Why type deduction of function parameters are prioritized over the types from template?

Question

Lets have a look at the simple example of enable_if usages

template <bool, typename T = void>
struct enable_if
{
};

template <typename T>
struct enable_if<true, T>
{
    typedef T type;
};

1. Here it is expected that y would be int, since T is our "enabled" type.

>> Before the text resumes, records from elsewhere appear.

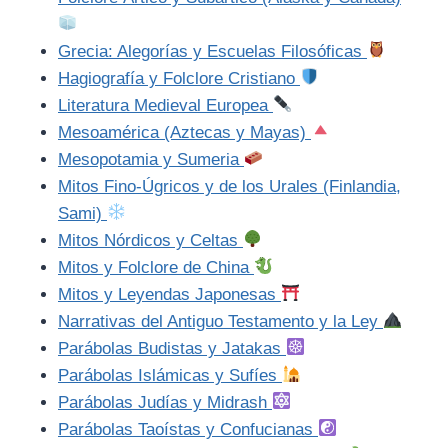
Grecia: Alegorías y Escuelas Filosóficas
Hagiografía y Folclore Cristiano
Literatura Medieval Europea
Mesoamérica (Aztecas y Mayas)
Mesopotamia y Sumeria
Mitos Fino-Úgricos y de los Urales (Finlandia,
Sami)
Mitos Nórdicos y Celtas
Mitos y Folclore de China
Mitos y Leyendas Japonesas
Narrativas del Antiguo Testamento y la Ley
Parábolas Budistas y Jatakas
Parábolas Islámicas y Sufíes
Parábolas Judías y Midrash
Parábolas Taoístas y Confucianas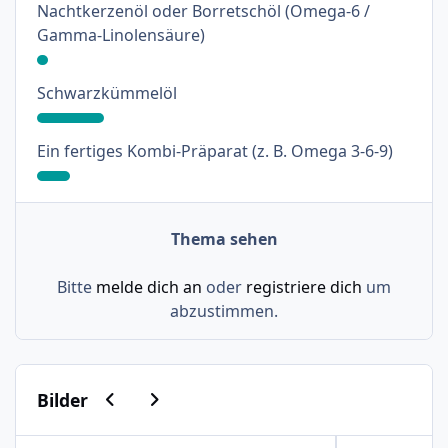
Nachtkerzenöl oder Borretschöl (Omega-6 /
: 3%
Gamma-Linolensäure)
: 18%
Schwarzkümmelöl
: 9%
Ein fertiges Kombi-Präparat (z. B. Omega 3-6-9)
Thema sehen
Bitte
melde dich an
oder
registriere dich
um
abzustimmen.
Vorherige Karussell-Folie
Nächste Karussell-Folie
Bilder
Psoriasis am Haaransatz und an der Hand
Schuppenflech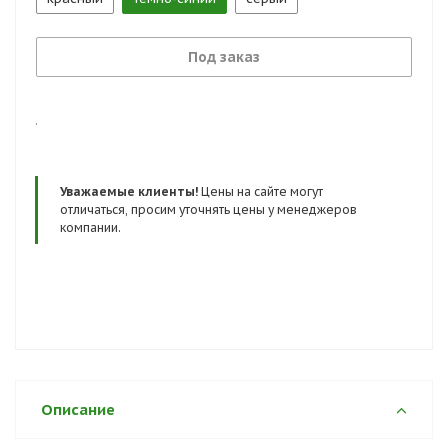
Под заказ
.
Уважаемые клиенты!
Цены на сайте могут
отличаться, просим уточнять цены у менеджеров
компании.
Описание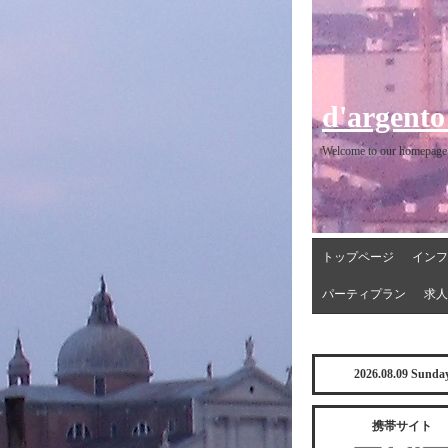
d'argento
Welcome to our homepage
トップページ
インフ
パーティプラン
求人
2026.08.09 Sunda
携帯サイト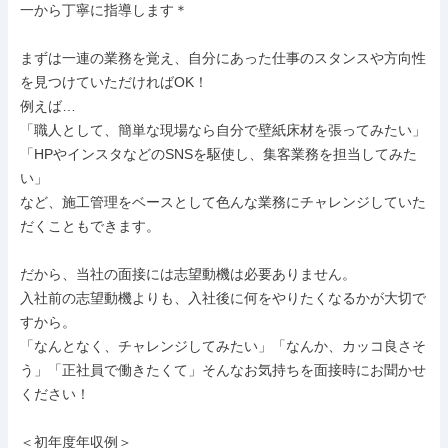
一から丁寧に指導します＊

まずは一連の業務を覚え、自分にあった仕事のスタンスや方向性
を見つけていただければOK！

例えば…

「職人として、簡単な現場なら自分で壁紙床材を張ってみたい」

「HPやインスタなどのSNSを駆使し、集客業務を担当してみた
い」

など、施工管理をベースとして色んな業務にチャレンジしていた
だくこともできます。

だから、当社の面接には志望動機は必要ありません。

入社前の志望動機よりも、入社後に何をやりたくなるかが大切で
すから。

「なんとなく、チャレンジしてみたい」「なんか、カッコ良さそ
う」「正社員で働きたくて」そんなお気持ちを面接時にお聞かせ
ください！

＜初年度年収例＞
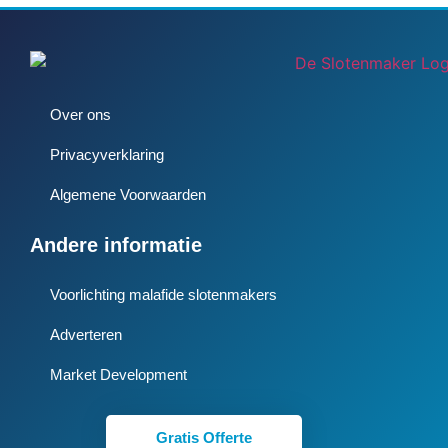
Over ons
Privacyverklaring
Algemene Voorwaarden
Andere informatie
Voorlichting malafide slotenmakers
Adverteren
Market Development
Gratis Offerte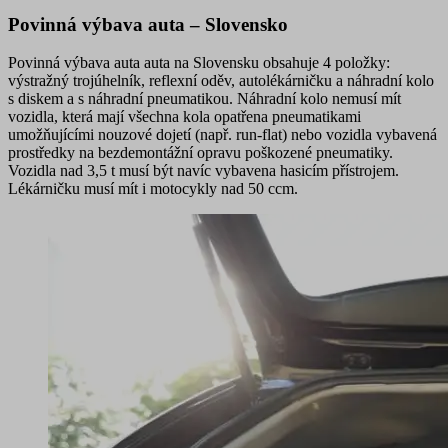
Povinná výbava auta – Slovensko
Povinná výbava auta auta na Slovensku obsahuje
4 položky
:
výstražný trojúhelník, reflexní oděv, autolékárničku a náhradní kolo
s diskem a s náhradní pneumatikou. Náhradní kolo nemusí mít
vozidla, která mají všechna kola opatřena pneumatikami
umožňujícími nouzové dojetí (např. run-flat) nebo vozidla vybavená
prostředky na bezdemontážní opravu poškozené pneumatiky.
Vozidla nad 3,5 t musí být navíc vybavena hasicím přístrojem.
Lékárničku musí mít i motocykly nad 50 ccm.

template <typename T, typename Y = typename std::enable_if<std::is_integral<T>::value, T>::type>
void do_stuff(T t)
{
    (void)t;
    Y y;
    std::cout << typeid(y).name() << std::endl;
}
do_stuff(15); // int

2. But here things go somewhat non-explicit for me, and y will be deduced to whatever the type of the actual argument is going to be

template <typename T, typename Y = typename std::enable_if<std::is_integral<T>::value, T>::type>
void do_stuff(T t, Y y)
{
    (void)t;
    std::cout << "do_stuff integral\n";
    std::cout << typeid(y).name() << std::endl;
}

do_stuff(15, 14.3);  // double

So my question is:

What could be the rules that forces compiler to prioritize deduction of y from the actual argument passed and ignore the enabled type from enable_if ?

Answer 1

Default template argument is used only when template argument isn't specified explicitly and template parameter can't be deduced. For this case, Y could be deduced from 14.3 as double, then default argument won't be used. Similarly, in the 1st sample you can also bypass the check of std::enable_if by specifying template argument.

do_stuff<int, double>(15); // double

BTW you can add non-type template parameter using std::enable_if in type declaration to make check taking effect all the time.

template <typename T, typename Y, typename std::enable_if<std::is_integral<T>::value, T>::type* = nullptr>
void do_stuff(T t, Y y)